When you turn a tap on, you are adding a certain amount of water per minute to the bath.
So if we look at the graph of the bath filling, we get something like this:
We call this a linear function.
However, for instance, when a bank gives you interest on a bank account, it is not adding a fixed amount every year, but an amount based on how much you have in the bank.
For instance, if they offer a 3% interest, then every year your money gets multiplied by 1.03.
If you have €1000 in your account, then at the end of the year you will have €1000 × 1.03, which is €1030. At the end of the second, you will have €1030 × 1.03, which is €1060.90.
You have surely heard of Moore's Law.
It's not actually a law, more a prediction.
In 1965 Gordon Moore predicted that the density of components in integrated circuits would double each year at constant price 'for at least 10 years'.
In 1975 he adjusted that to a doubling every 18 months.
Moore's Law is also a multiplication: a doubling every 18 months (which is 59% annual interest, if you are interested, or about 4% per month).
If we draw a graph of Moore's Law since 1988, it looks something like this:
In other words, a computer now is around 130 000 times more powerful than in 1988.
We call this an exponential function.
It is better to graph exponential functions in a different way.

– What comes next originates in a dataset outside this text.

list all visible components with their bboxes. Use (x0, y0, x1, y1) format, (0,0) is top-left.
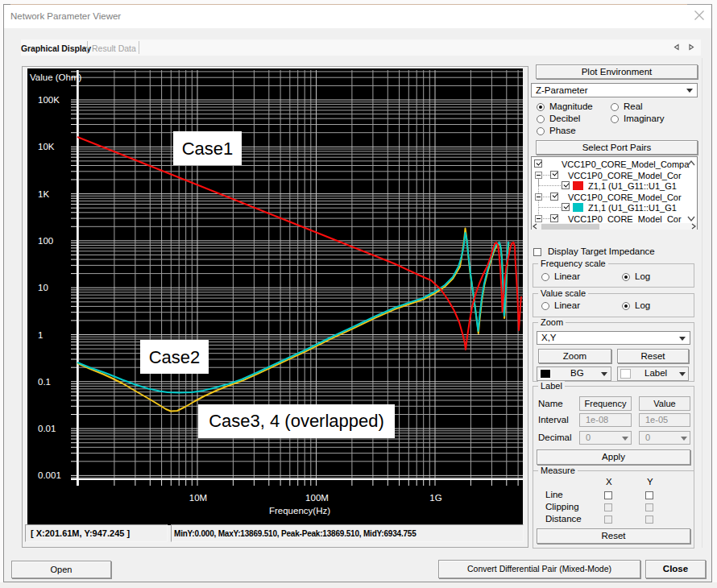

On the vertical axis, rather than going in steps of 1, 2, 3, ... we use steps of 1, 10, 100, 1000, ... Then the exponential graph looks like this:
If you use a logarithmic scale, and the graph looks like a line, then it is exponential.
Of course, computers don't get exactly twice as powerful in exactly 18 months.
But I have been collecting data on the power of my computers since 1988.
Ray Kurzweil discovered that Moore's Law is just one part of a progression going back at least as far as 1900
He calculated how many calculations you get for $1000 using 4 generations of technologies, Electromechanical, Relays, Valves and Transistors, and shows that the progression that we call Moore's Law has been going since at least 1900. Here is computing in 1920.
Until the introduction of printing, books were rare, and very, very expensive, maybe something like the same price as a small farm.
Only very rich people, and rich institutions, owned books.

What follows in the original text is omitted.